◆ TRY IT ◆
Wherever a line in the records contains the word "Chuẩn", return that line.
Start of SOURCE INFORMATION
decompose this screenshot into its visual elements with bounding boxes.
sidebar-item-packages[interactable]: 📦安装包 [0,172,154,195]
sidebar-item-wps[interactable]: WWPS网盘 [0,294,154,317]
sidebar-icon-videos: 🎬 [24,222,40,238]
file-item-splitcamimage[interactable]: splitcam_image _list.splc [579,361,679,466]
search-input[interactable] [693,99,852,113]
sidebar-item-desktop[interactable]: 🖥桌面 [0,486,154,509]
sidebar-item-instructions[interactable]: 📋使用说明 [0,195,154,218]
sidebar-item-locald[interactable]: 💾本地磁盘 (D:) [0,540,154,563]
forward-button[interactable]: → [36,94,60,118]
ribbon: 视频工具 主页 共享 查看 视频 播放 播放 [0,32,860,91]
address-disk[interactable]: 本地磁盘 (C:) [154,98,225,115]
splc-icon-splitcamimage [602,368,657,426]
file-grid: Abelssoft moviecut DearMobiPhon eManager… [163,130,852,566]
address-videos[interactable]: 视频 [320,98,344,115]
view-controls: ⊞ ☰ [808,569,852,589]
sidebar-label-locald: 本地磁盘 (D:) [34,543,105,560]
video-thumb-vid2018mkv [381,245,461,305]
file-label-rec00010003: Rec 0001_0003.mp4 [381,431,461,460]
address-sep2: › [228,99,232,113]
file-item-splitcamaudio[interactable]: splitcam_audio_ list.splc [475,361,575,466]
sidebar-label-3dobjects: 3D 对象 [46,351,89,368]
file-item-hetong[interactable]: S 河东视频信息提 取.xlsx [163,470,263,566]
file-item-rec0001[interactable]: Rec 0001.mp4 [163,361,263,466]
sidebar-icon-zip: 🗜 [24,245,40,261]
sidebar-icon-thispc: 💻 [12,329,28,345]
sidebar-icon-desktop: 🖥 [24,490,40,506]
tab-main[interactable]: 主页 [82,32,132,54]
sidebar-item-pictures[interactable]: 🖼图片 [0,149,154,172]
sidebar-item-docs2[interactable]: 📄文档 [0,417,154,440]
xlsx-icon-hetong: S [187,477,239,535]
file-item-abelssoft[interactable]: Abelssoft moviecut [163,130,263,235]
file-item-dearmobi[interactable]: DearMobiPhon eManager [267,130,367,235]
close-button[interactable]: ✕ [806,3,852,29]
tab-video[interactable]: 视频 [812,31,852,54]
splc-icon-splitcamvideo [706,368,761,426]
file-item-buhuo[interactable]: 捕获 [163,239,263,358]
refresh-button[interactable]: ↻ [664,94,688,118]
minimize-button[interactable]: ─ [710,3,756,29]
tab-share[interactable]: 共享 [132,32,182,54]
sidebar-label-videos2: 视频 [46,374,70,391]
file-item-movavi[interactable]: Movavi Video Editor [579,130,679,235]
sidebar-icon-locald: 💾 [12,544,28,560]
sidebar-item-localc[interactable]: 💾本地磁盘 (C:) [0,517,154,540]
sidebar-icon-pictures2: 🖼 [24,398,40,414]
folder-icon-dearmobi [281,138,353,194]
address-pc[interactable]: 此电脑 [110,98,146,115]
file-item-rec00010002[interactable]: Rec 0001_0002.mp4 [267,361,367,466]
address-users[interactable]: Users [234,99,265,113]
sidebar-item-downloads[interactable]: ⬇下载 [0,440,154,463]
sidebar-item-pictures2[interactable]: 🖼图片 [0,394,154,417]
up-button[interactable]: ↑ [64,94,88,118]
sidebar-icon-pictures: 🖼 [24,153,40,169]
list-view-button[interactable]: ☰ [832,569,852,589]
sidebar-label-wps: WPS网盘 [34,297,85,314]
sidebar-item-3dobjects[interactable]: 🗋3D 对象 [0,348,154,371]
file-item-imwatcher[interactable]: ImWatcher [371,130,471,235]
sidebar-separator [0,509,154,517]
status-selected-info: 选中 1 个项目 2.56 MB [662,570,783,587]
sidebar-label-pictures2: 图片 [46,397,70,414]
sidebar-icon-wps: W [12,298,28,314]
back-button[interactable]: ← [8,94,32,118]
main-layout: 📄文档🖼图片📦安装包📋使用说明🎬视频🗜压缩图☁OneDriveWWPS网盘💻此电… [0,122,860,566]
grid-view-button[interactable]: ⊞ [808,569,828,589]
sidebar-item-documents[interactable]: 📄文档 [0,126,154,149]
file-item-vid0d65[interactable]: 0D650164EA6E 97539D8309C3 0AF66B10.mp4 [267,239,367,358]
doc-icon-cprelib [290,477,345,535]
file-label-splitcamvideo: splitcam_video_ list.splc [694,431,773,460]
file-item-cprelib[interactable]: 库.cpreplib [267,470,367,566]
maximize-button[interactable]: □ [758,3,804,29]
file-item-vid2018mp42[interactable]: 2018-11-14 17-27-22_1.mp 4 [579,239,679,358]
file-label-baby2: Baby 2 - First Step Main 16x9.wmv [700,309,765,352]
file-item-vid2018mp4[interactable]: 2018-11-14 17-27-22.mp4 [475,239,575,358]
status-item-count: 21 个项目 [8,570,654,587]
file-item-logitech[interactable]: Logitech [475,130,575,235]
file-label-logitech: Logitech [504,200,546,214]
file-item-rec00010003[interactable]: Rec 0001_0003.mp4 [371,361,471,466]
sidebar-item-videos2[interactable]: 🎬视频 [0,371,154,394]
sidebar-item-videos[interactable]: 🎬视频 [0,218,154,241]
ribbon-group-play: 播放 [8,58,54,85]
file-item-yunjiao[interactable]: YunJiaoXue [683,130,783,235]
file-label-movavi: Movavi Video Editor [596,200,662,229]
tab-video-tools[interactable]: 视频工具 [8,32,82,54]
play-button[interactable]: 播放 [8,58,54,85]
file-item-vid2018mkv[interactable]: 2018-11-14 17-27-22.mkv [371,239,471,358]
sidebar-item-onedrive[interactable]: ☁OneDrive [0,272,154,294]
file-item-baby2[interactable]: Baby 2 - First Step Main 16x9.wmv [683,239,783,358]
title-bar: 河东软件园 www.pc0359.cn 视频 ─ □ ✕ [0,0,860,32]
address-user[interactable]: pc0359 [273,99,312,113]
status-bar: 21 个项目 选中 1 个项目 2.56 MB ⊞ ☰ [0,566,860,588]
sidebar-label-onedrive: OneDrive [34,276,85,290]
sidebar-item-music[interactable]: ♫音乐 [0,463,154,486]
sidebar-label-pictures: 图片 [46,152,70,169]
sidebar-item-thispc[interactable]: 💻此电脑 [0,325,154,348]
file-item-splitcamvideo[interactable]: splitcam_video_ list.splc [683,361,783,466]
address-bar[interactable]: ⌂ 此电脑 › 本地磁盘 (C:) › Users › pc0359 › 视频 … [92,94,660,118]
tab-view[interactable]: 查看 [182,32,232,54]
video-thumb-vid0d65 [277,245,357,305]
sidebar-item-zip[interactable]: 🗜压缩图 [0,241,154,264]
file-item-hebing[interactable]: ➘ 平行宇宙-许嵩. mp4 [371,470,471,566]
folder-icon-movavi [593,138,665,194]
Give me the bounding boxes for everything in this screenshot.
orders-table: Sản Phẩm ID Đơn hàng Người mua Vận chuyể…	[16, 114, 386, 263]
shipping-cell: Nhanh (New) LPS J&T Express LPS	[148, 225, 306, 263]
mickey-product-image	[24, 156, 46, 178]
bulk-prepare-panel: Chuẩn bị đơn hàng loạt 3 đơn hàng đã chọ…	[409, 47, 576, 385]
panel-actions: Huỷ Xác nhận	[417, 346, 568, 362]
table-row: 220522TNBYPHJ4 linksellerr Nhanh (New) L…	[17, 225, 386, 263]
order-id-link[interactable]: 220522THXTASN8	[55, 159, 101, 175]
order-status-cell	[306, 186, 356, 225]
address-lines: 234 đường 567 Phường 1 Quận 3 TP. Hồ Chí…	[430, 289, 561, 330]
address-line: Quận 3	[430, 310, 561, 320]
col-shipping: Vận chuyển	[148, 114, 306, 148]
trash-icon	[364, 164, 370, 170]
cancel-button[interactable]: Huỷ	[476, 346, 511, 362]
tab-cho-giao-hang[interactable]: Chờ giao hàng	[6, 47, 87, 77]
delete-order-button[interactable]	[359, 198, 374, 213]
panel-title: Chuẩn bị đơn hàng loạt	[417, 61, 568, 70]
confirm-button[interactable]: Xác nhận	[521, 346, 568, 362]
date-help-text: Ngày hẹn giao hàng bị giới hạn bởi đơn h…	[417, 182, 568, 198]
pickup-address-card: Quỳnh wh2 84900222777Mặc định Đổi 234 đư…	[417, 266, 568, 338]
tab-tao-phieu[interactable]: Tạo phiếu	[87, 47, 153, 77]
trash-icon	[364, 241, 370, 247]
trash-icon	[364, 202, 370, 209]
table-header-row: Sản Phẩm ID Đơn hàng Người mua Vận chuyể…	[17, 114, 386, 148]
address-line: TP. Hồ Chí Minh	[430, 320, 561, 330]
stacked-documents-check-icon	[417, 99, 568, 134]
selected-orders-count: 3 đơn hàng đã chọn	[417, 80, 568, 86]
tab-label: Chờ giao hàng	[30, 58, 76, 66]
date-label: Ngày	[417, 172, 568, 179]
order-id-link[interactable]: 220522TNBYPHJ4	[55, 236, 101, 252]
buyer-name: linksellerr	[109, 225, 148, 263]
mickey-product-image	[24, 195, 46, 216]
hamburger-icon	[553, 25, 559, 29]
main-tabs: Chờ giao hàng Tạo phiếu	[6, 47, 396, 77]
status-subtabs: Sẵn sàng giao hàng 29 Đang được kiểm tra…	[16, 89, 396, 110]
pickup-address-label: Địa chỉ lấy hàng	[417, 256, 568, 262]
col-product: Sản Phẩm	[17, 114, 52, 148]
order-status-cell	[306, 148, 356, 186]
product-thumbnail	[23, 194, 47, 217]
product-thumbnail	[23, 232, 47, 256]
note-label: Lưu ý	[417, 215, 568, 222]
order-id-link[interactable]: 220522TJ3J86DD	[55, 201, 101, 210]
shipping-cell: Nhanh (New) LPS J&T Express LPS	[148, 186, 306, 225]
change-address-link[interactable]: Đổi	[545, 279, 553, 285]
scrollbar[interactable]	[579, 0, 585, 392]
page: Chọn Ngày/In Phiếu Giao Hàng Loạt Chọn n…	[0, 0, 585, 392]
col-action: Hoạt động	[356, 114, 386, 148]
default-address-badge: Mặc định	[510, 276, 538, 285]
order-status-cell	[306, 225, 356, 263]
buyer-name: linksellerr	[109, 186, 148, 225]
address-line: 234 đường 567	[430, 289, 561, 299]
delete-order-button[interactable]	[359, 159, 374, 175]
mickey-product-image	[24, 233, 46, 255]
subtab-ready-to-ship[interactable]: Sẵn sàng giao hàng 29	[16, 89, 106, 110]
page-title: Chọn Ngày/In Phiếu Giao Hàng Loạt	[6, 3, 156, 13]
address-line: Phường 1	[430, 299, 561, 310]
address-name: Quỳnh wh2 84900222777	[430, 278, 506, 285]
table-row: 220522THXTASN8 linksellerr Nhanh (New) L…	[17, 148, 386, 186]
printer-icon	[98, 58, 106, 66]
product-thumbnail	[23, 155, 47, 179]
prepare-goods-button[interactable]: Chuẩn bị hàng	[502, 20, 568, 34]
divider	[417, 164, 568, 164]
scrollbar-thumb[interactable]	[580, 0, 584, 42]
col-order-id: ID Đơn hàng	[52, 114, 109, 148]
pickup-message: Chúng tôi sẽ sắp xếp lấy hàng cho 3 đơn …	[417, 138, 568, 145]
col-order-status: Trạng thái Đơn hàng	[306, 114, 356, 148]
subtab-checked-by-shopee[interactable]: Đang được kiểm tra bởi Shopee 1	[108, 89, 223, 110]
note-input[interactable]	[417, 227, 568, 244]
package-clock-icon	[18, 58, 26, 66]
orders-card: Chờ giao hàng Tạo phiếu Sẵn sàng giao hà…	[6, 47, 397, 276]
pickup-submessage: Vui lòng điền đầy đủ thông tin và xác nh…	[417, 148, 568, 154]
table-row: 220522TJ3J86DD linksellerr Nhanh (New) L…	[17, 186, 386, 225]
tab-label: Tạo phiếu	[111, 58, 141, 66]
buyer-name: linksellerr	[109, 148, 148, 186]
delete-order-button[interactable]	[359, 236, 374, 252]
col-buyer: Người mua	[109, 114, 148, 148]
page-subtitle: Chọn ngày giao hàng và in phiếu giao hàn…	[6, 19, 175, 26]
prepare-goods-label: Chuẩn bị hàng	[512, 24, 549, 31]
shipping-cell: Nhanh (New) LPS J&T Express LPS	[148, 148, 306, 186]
End of SOURCE INFORMATION
◆ SOLUTION TO THIS TASK ◆
bulk-prepare-panel: Chuẩn bị đơn hàng loạt 3 đơn hàng đã chọ…	[409, 47, 576, 385]
panel-title: Chuẩn bị đơn hàng loạt	[417, 61, 568, 70]
prepare-goods-button[interactable]: Chuẩn bị hàng	[502, 20, 568, 34]
prepare-goods-label: Chuẩn bị hàng	[512, 24, 549, 31]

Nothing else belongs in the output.